Mas importa reconhecer que o dragão amedrontador e o cavaleiro heróico são duas dimensões do mesmo ser humano. O dragão em nós é o nosso universo ancestral, obscuro, nossas sombras de onde imergimos para a luz da razão e da independência do ego. Por isso que em algumas iconografias, especialmente uma da Catalunha (é seu patrono) o dragão aparece envolvendo todo o corpo do cavaleiro. Numa gravura de Rogério Fernandes (com.br) o dragão aparece envolvendo o corpo de São Jorge, que o segura pelo braço e tendo o rosto, nada ameaçador na altura do de São Jorge. É um dragão humanizado formando uma unidade com São Jorge. Noutras (no Google há 25 páginas de gravuras de São Jorge com o dragão) o dragão aparece como um animal domesticado sobre o qual São Jorge de pé o conduz não com a lança mas com um bastão.

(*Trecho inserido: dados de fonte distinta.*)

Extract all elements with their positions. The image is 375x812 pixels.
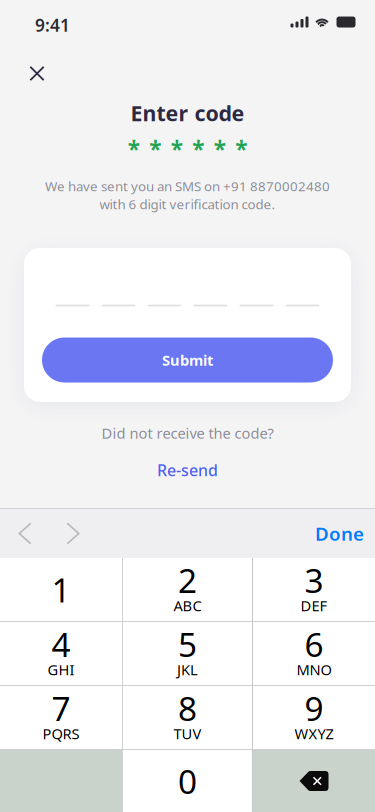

A atividade do herói, no caso de São Jorge, na sua luta com o dragão mostra a força do ego, corajoso, iluminado e que se firma e conquista autonomia, mas sempre em tensão com a dimensão escura do dragão. Eles convivem mas o dragão não consegue dominar o ego.
Diz Neumann:”A atividade da consciência é heróica quando o ego assume e realiza por si mesmo a luta arquetípica com o dragão do inconsciente, levando-a a uma síntese bem sucedida”(Op.cit. p.244), A pessoa que fez esta travessia não renega o dragão, mas o mantém domesticado e integrado como seu lado de sombra. Por esta razão, em muitas narrativas, São Jorge não mata o dragão. Apenas o domestica e o re-insere no seu lugar deixando de ser ameaçador. Ai surge a síntese feliz dos opostos; o eu paradoxal encontrou seu equilíbrio pois alcançou a harmonização do ego com o dragão, do consciente com o inconsciente, da luz com a sombra, da razão com a paixão, do racional com o simbólico, da ciência com a arte e com a religião.
A confrontação com as oposições e a busca da síntese constitui a característica de personalidades amadurecidas, que integraram a dimensão de sombra e de luz, o lado São Jorge com o lado Dragão. Assim o vemos em Buda, Francisco de Assis, Jesus, em Gandhi e em Luther King.
Os cariocas tem grande veneração por São Jorge mais do que por São Sebastião, patrono oficial da cidade. Mas este é um guerreiro, cheio de flechas, portanto “vencido”. O povo sente necessidades de um santo guerreiro corajoso que vence as adversidades. Ai São Jorge representa o santo ideal. Na novela “Salve Jorge” ele funciona como o herói que vai libertar as meninas traficadas para a Turquia; ele enfrentará, vitoriosamente, o dragão do tráfico internacional de mulheres.
Por certo, aqueles que veneram São Jorge com o dragão não sabem nada de seu significado arquetípico. Não importa. Pois seu inconsciente o sabe; ele ativa e realiza neles sua obra: a vontade de lutar, de se afirmar como egos autônomos que enfrentam e integram as dificuldades (os dragões) dentro de um projeto positivo de vida (São Jorge, herói vitorioso). E saem fortalecidos para a dura luta da vida.
(*) Leonardo Boff coordenou a publicação da obra completa de C. G. Jung junto à Editora Vozes.